Cabinet of foreign weights, 1919–1920
On display in Mathematics: The Winton Gallery
This cabinet was held at the Royal Mint, London, from 1818. It housed weights collected by British consuls stationed overseas, each drawer containing standard weights from the place marked on the front. Each set of weights was then carefully compared with the British standard.
The situation was complicated, though. Take Rome. If you were a merchant buying gold and silver you needed one set of weights. Medicines required another. Commercial goods involved a third. Dry goods such as salt had their own measures. But after all the weights had been compared, merchants could finally refer to accurate conversion rates for each product.
Le Corbusier chair, 1930
On display in Mathematics: The Winton Gallery
The type of chair displayed here was designed by Charlotte Perriand for the architect Le Corbusier in the late 1920s. Le Corbusier spent his career advancing the idea that all manufactured products, including buildings and their contents, should be designed to mathematical rules of proportion.
Le Corbusier, a pioneer of modern architecture, believed that these rules, which created harmony with the human form, would lead to beautiful structures, whether chairs or buildings. He was developing ideas first explored by Greek and Roman architects which were revived in the Renaissance from the 15th century onwards.

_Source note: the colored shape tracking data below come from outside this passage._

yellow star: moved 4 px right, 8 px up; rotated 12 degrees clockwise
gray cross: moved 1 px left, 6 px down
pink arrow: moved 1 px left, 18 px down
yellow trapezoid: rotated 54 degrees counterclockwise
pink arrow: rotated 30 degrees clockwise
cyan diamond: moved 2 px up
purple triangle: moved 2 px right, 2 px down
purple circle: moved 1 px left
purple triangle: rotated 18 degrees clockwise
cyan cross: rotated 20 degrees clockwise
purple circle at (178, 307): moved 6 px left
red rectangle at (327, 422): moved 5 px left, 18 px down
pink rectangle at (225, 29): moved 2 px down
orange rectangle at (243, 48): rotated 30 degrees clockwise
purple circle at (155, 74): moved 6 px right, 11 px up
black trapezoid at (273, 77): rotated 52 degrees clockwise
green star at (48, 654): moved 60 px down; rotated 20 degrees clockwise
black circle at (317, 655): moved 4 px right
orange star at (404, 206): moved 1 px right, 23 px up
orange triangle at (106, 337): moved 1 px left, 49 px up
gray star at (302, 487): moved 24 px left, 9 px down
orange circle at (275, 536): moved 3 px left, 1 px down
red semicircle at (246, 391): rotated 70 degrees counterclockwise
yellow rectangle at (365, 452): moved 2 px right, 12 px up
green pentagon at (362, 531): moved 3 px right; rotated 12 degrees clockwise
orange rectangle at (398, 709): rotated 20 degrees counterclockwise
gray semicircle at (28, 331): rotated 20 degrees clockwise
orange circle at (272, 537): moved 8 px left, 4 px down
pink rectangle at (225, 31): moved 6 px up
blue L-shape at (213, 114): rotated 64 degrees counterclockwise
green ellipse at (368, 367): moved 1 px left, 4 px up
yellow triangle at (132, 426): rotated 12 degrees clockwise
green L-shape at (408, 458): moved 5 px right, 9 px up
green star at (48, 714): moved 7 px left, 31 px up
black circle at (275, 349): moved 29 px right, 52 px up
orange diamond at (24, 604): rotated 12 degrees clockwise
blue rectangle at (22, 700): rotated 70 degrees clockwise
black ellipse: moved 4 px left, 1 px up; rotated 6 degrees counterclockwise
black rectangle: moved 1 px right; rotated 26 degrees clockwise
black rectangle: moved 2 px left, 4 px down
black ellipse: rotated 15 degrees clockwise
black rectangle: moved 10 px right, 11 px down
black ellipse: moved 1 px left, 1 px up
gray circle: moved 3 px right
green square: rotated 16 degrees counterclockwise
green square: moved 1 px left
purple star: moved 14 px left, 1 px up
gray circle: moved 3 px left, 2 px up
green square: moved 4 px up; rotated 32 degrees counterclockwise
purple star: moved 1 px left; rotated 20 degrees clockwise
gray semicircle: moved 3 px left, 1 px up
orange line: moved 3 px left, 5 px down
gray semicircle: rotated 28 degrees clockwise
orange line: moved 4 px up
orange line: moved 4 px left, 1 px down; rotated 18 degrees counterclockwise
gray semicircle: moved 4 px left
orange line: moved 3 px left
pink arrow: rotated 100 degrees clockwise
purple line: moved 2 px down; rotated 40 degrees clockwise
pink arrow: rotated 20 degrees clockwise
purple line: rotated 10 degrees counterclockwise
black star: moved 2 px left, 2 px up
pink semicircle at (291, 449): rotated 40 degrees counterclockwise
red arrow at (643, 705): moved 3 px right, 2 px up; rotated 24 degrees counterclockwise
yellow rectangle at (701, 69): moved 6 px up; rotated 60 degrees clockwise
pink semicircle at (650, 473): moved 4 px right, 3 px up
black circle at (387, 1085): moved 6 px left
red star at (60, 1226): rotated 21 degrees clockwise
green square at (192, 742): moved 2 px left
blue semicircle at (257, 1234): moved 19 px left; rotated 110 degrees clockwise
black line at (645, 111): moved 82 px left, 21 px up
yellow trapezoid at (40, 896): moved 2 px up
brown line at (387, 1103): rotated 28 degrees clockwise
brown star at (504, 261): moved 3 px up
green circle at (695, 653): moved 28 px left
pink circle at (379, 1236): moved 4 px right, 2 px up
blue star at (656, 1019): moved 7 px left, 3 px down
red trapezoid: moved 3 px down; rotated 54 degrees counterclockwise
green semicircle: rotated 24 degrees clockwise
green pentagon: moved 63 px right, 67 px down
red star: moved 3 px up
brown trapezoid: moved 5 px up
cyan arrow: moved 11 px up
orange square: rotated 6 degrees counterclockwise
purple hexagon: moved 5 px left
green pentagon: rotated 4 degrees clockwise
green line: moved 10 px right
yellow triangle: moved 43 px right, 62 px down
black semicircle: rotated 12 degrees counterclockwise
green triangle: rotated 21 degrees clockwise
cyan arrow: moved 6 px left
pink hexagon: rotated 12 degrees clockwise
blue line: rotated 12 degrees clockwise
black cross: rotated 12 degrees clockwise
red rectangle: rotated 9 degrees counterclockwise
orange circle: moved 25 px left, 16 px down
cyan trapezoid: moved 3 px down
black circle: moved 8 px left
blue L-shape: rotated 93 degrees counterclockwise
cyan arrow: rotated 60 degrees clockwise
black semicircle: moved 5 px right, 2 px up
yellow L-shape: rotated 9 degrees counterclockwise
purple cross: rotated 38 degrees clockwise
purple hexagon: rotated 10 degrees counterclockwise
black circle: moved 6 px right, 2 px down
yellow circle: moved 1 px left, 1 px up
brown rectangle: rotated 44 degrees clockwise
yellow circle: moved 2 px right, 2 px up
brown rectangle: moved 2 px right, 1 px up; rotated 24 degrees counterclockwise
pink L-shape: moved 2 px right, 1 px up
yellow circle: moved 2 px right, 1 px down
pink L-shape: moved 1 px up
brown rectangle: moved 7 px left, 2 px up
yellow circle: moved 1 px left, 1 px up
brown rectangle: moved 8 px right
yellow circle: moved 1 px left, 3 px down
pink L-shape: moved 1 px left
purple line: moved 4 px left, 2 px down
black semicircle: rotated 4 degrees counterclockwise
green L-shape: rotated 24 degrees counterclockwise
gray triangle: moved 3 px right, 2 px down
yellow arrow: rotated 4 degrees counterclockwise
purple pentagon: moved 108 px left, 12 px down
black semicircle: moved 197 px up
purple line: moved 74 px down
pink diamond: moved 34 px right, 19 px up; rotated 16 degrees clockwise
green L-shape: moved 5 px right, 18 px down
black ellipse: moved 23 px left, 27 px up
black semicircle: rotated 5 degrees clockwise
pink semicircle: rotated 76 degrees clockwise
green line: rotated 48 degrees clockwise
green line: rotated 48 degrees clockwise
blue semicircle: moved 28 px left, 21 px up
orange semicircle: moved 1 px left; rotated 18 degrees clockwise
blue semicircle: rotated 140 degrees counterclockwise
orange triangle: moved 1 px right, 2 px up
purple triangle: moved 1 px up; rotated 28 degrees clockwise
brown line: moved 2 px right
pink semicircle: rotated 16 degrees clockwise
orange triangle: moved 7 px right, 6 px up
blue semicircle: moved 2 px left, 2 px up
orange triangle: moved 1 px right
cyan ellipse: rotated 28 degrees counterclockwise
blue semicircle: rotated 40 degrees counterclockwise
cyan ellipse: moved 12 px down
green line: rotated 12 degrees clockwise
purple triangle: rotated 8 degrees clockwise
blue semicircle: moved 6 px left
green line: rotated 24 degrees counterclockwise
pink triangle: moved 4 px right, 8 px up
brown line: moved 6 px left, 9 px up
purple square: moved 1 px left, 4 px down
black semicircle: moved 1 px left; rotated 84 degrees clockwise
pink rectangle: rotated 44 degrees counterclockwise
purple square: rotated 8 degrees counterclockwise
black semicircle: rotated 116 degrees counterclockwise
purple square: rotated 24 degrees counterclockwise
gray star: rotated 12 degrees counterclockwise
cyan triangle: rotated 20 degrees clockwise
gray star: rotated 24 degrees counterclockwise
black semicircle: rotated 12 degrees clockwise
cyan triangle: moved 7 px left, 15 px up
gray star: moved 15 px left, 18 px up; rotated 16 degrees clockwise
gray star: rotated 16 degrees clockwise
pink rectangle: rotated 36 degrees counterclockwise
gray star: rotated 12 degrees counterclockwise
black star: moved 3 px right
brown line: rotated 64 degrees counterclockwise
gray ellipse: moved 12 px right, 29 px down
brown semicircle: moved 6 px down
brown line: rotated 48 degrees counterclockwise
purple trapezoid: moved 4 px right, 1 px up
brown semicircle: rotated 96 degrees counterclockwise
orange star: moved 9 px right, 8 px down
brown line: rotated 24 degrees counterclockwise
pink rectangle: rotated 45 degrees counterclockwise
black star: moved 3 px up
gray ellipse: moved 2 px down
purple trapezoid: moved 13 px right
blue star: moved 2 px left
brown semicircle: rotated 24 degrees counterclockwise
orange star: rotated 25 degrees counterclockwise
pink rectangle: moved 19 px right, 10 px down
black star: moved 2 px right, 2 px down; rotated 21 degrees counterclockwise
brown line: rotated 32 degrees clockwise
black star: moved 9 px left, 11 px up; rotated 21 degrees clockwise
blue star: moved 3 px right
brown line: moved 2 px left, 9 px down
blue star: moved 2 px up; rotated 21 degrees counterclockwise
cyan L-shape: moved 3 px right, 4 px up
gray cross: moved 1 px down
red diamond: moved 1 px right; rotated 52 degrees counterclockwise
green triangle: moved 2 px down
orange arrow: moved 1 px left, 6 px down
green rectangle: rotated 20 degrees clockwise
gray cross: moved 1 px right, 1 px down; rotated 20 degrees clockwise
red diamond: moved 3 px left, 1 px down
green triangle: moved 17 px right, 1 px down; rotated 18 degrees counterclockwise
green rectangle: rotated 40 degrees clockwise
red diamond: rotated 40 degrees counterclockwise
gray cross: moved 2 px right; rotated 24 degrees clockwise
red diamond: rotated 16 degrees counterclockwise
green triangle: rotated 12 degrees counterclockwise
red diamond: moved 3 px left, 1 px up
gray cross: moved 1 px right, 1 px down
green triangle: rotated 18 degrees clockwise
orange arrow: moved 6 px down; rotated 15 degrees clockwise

Amy Johnson's Gipsy Moth, 1928
In 1930 Amy Johnson set off from Croydon in this De Havilland Gipsy Moth aeroplane which she named Jason. 19 and a half days and 11,000 miles later, she touched down in Port Darwin, Australia.
She followed this trip, the first solo flight between Britain and Australia by a female pilot, with record-breaking flights to Japan, South Africa and India. Johnson, whose feats made her a global celebrity, worked as an aircraft ferry pilot during the Second World War.
She was killed in 1941 when her plane was lost over the Thames Estuary in poor weather conditions.
Antony Gormley, Iron Baby, 1999
Iron Baby is a cast-iron sculpture of a life-size newborn baby lying alone on the gallery floor. Although the sculpture was modelled on Gormley’s daughter, the baby has no obvious gender or race.
Gormley typically uses his own body as subject, tool and material to create adult-size sculptures. His work investigates the relationship we have with our surroundings and the incongruous sight of the tiny Iron Baby, dwarfed by the scale of the gallery, makes a powerful statement about the vulnerability of humans.
The artist chose to cast this sculpture in iron, a material found at the Earth’s core, creating a contrast between the sculpture’s delicate form and the tough material from which it is made.